While I do not as a rule read self help books, I had heard great things about the writings of Alain de Botton and so wanted to see what all the fuss was about. Of all non-fiction I am most partial to travel memoirs and so I decided that out of his extensive back catalogue The Art of Travel was the perfect place for me to start.

I had expected some wry observations about the silly things we humans do while travelling, and perhaps some amusing self-deprecation from the narrator about his own travel faux pas, and it certainly contains those, but de Botton goes much much deeper. He takes a step back, taking on a birds-eye view of the traveller if you will, and considers our broader motivations at a philosophical level.

Nowhere is the appeal of the airport more concentrated than in the television screens which hang in rows from terminal ceilings announcing the departure and arrival of flights and whose absence of aesthetic self-consciousness, whose workmanlike casing and pedestrian typefaces, do nothing to disguise their emotional charge or imaginative allure.

De Botton’s prose can at times be a little decadent, but in small doses, the way I consumed this title, word lovers will be enthralled.

There is psychological pleasure in this take-off too, for the swiftness of the plane’s ascent is an exemplary symbol of transformation.

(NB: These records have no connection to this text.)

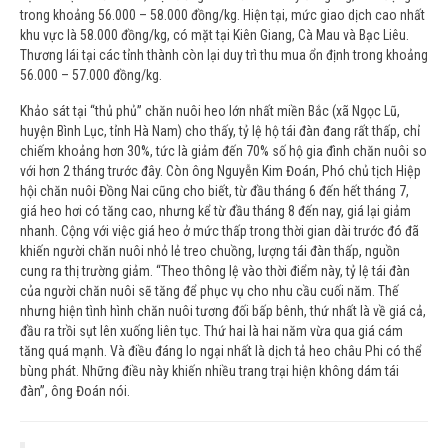
trong khoảng 56.000 – 58.000 đồng/kg. Hiện tại, mức giao dịch cao nhất
khu vực là 58.000 đồng/kg, có mặt tại Kiên Giang, Cà Mau và Bạc Liêu.
Thương lái tại các tỉnh thành còn lại duy trì thu mua ổn định trong khoảng
56.000 – 57.000 đồng/kg.
Khảo sát tại “thủ phủ” chăn nuôi heo lớn nhất miền Bắc (xã Ngọc Lũ,
huyện Bình Lục, tỉnh Hà Nam) cho thấy, tỷ lệ hộ tái đàn đang rất thấp, chỉ
chiếm khoảng hơn 30%, tức là giảm đến 70% số hộ gia đình chăn nuôi so
với hơn 2 tháng trước đây. Còn ông Nguyễn Kim Đoán, Phó chủ tịch Hiệp
hội chăn nuôi Đồng Nai cũng cho biết, từ đầu tháng 6 đến hết tháng 7,
giá heo hơi có tăng cao, nhưng kể từ đầu tháng 8 đến nay, giá lại giảm
nhanh. Cộng với việc giá heo ở mức thấp trong thời gian dài trước đó đã
khiến người chăn nuôi nhỏ lẻ treo chuồng, lượng tái đàn thấp, nguồn
cung ra thị trường giảm. “Theo thông lệ vào thời điểm này, tỷ lệ tái đàn
của người chăn nuôi sẽ tăng để phục vụ cho nhu cầu cuối năm. Thế
nhưng hiện tình hình chăn nuôi tương đối bấp bênh, thứ nhất là về giá cả,
đầu ra trồi sụt lên xuống liên tục. Thứ hai là hai năm vừa qua giá cám
tăng quá mạnh. Và điều đáng lo ngại nhất là dịch tả heo châu Phi có thể
bùng phát. Những điều này khiến nhiều trang trại hiện không dám tái
đàn”, ông Đoán nói.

The display of power can inspire us to imagine analogous, decisive shifts in our own lives; to imagine that we too might one day surge above much that now looms over us.

While there are passages that take on a slightly greater evangelical tone than I would normally like, he does contain this by giving great weight (and text) to the thinking of many historical thought leaders and pioneers of their time. De Botton actually uses these historical figures as ‘guides’ to thinking about travel, from Huysman’s protagonist Des Esseintes who concluded that it is preferable to travel in the in the mind so that we only experience the good parts of a place, the things that make it unique, to Nietzsche and the observation that travel is the practical result of our innate curiousity and that we do so to gain a sense of continuity and belonging by observing first hand the existence of past races.

I found some of these viewpoints and the quips related to them very interesting. For example, de Botton opines on the hazards of ‘pernicious guidebooks telling us what is amazing and what is not’, and this reference to there often being many historical time periods and cultures on physical display in haphazard context in the more traditional tourist hotspots,

Travel twists our curiosity according to a superficial geographical logic, as superficial as if a university course were to prescribed books according to their size rather than subject matter.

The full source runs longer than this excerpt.